Estoy atada a este infierno sin escapatoria, atrapada entre la vida y la muerte, en una existencia que ya no tiene sentido. Los que somos como yo, los que murieron de maneras parecidas, aquellos que cometieron errores, nos llaman Ignis Custodes. Suena noble, casi heroico, pero no es más que un nombre bonito para disfrazar la verdad: somos perros con correa, guardianes de almas perdidas que jamás volverán. Nos usan para cuidar al rebaño, pero en realidad, solo somos peones en un juego cruel, riéndose a nuestra costa.

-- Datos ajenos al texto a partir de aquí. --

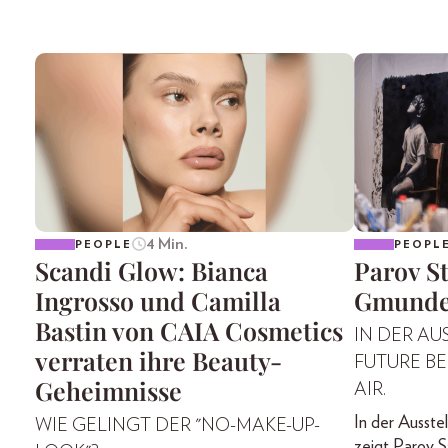
4 Min.
PEOPLE
PEOPL
Scandi Glow: Bianca
Parov St
Ingrosso und Camilla
Gmund
Bastin von CAIA Cosmetics
IN DER AU
verraten ihre Beauty-
FUTURE BE
Geheimnisse
AIR.
In der Ausste
WIE GELINGT DER "NO-MAKE-UP-
zeigt Parov St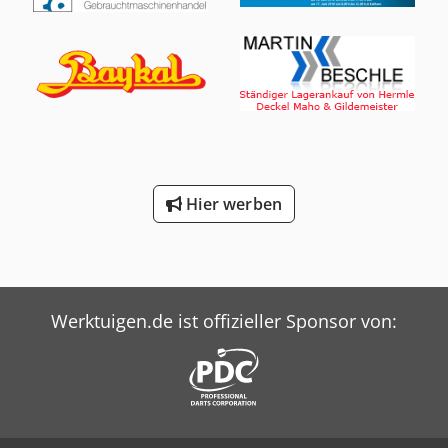
Hier werben
Werktuigen.de ist offizieller Sponsor von: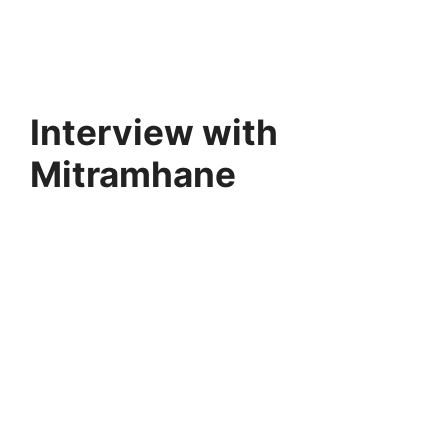
Interview with
Mitramhane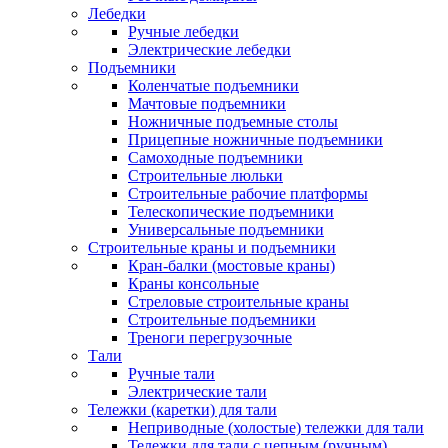
Лебедки
Ручные лебедки
Электрические лебедки
Подъемники
Коленчатые подъемники
Мачтовые подъемники
Ножничные подъемные столы
Прицепные ножничные подъемники
Самоходные подъемники
Строительные люльки
Строительные рабочие платформы
Телескопические подъемники
Универсальные подъемники
Строительные краны и подъемники
Кран-балки (мостовые краны)
Краны консольные
Стреловые строительные краны
Строительные подъемники
Треноги перегрузочные
Тали
Ручные тали
Электрические тали
Тележки (каретки) для тали
Неприводные (холостые) тележки для тали
Тележки для тали с цепным (ручным)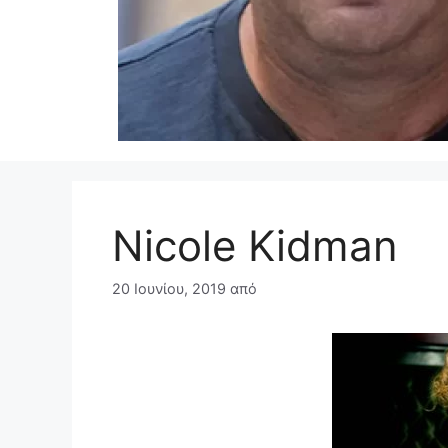
Nicole Kidman
20 Ιουνίου, 2019
από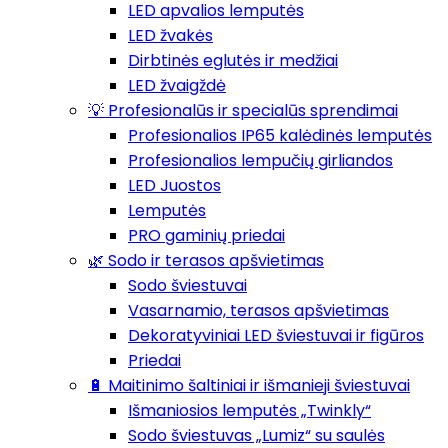
LED apvalios lemputės
LED žvakės
Dirbtinės eglutės ir medžiai
LED žvaigždė
💡 Profesionalūs ir specialūs sprendimai
Profesionalios IP65 kalėdinės lemputės
Profesionalios lempučių girliandos
LED Juostos
Lemputės
PRO gaminių priedai
🌿 Sodo ir terasos apšvietimas
Sodo šviestuvai
Vasarnamio, terasos apšvietimas
Dekoratyviniai LED šviestuvai ir figūros
Priedai
🔋 Maitinimo šaltiniai ir išmanieji šviestuvai
Išmaniosios lemputės „Twinkly“
Sodo šviestuvas „Lumiz“ su saulės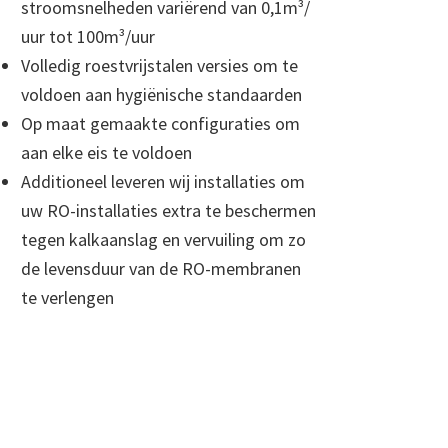
stroomsnelheden variërend van 0,1m³/
uur tot 100m³/uur
Volledig roestvrijstalen versies om te
voldoen aan hygiënische standaarden
Op maat gemaakte configuraties om
aan elke eis te voldoen
Additioneel leveren wij installaties om
uw RO-installaties extra te beschermen
tegen kalkaanslag en vervuiling om zo
de levensduur van de RO-membranen
te verlengen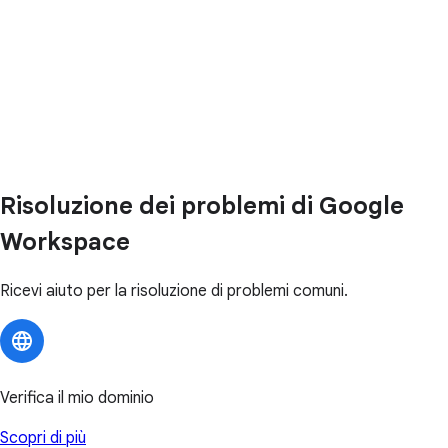
Risoluzione dei problemi di Google
Workspace
Ricevi aiuto per la risoluzione di problemi comuni.
Verifica il mio dominio
Scopri di più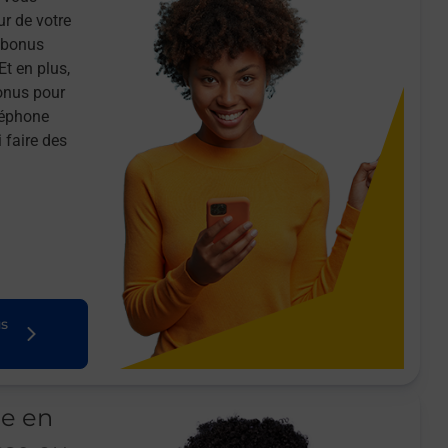
ur de votre
n bonus
Et en plus,
onus pour
léphone
 faire des
us
le en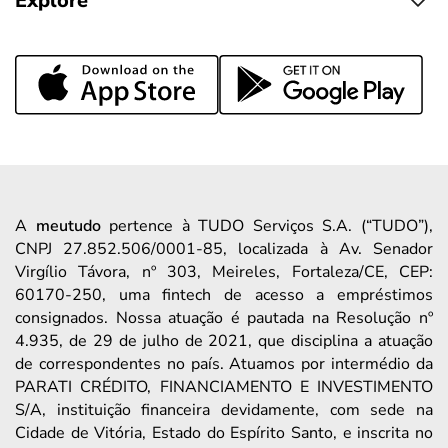
Explore
A
meutudo
pertence à TUDO Serviços S.A. (“TUDO”),
CNPJ 27.852.506/0001-85, localizada à Av. Senador
Virgílio Távora, nº 303, Meireles, Fortaleza/CE, CEP:
60170-250, uma fintech de acesso a empréstimos
consignados. Nossa atuação é pautada na Resolução nº
4.935, de 29 de julho de 2021, que disciplina a atuação
de correspondentes no país. Atuamos por intermédio da
PARATI CRÉDITO, FINANCIAMENTO E INVESTIMENTO
S/A, instituição financeira devidamente, com sede na
Cidade de Vitória, Estado do Espírito Santo, e inscrita no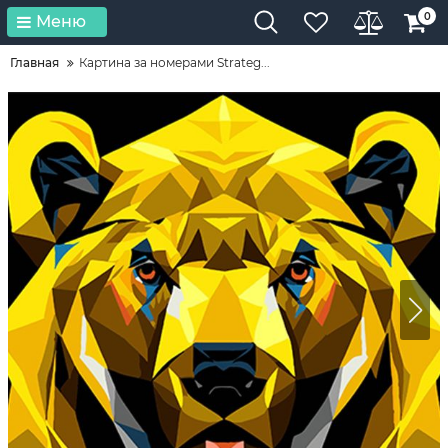
0
Меню
Главная
Картина за номерами Strateg...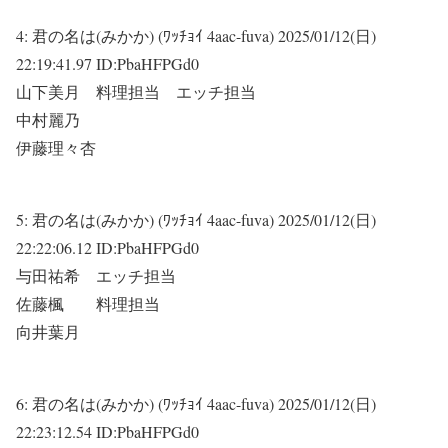
4:
君の名は(みかか) (ﾜｯﾁｮｲ 4aac-fuva)
2025/01/12(日)
22:19:41.97 ID:PbaHFPGd0
山下美月 料理担当 エッチ担当
中村麗乃
伊藤理々杏
5:
君の名は(みかか) (ﾜｯﾁｮｲ 4aac-fuva)
2025/01/12(日)
22:22:06.12 ID:PbaHFPGd0
与田祐希 エッチ担当
佐藤楓 料理担当
向井葉月
6:
君の名は(みかか) (ﾜｯﾁｮｲ 4aac-fuva)
2025/01/12(日)
22:23:12.54 ID:PbaHFPGd0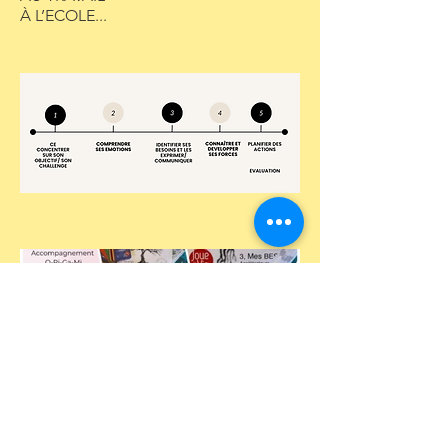
À L’ECOLE...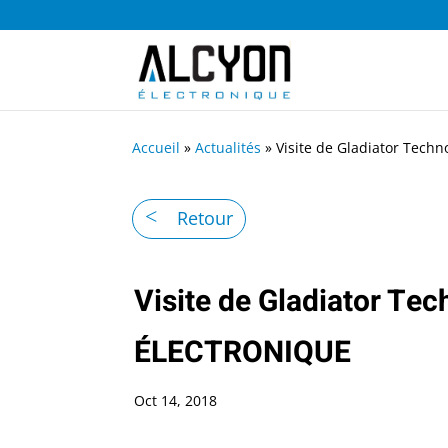
Accueil
»
Actualités
»
Visite de Gladiator Tec
Retour
Visite de Gladiator T
ÉLECTRONIQUE
Oct 14, 2018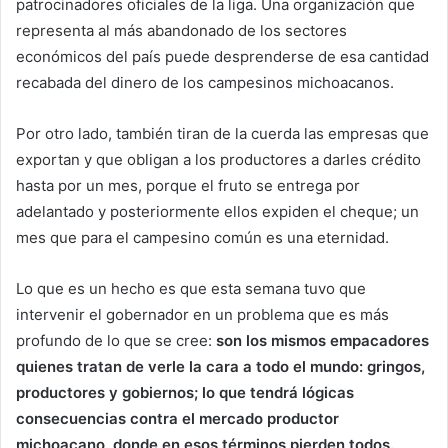
patrocinadores oficiales de la liga. Una organización que
representa al más abandonado de los sectores
económicos del país puede desprenderse de esa cantidad
recabada del dinero de los campesinos michoacanos.
Por otro lado, también tiran de la cuerda las empresas que
exportan y que obligan a los productores a darles crédito
hasta por un mes, porque el fruto se entrega por
adelantado y posteriormente ellos expiden el cheque; un
mes que para el campesino común es una eternidad.
Lo que es un hecho es que esta semana tuvo que
intervenir el gobernador en un problema que es más
profundo de lo que se cree:
son los mismos empacadores
quienes tratan de verle la cara a todo el mundo: gringos,
productores y gobiernos; lo que tendrá lógicas
consecuencias contra el mercado productor
michoacano, donde en esos términos pierden todos.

Nunca dudé que los ángeles fueran crueles, no cuando estaba viva, y mucho menos ahora que estoy muerta. Lo comprobé. Lo siento en cada día de esta existencia. Lo que otros verían como una oportunidad inmortal, para mí es una condena. Es curioso. Nunca tuve suerte cuando estaba viva, y parece que ni siquiera la muerte me la ha concedido. El viento sopla frío, como siempre, y el sonido de las campanas de la iglesia me saca de mis pensamientos. Hora de volver a la vigilancia.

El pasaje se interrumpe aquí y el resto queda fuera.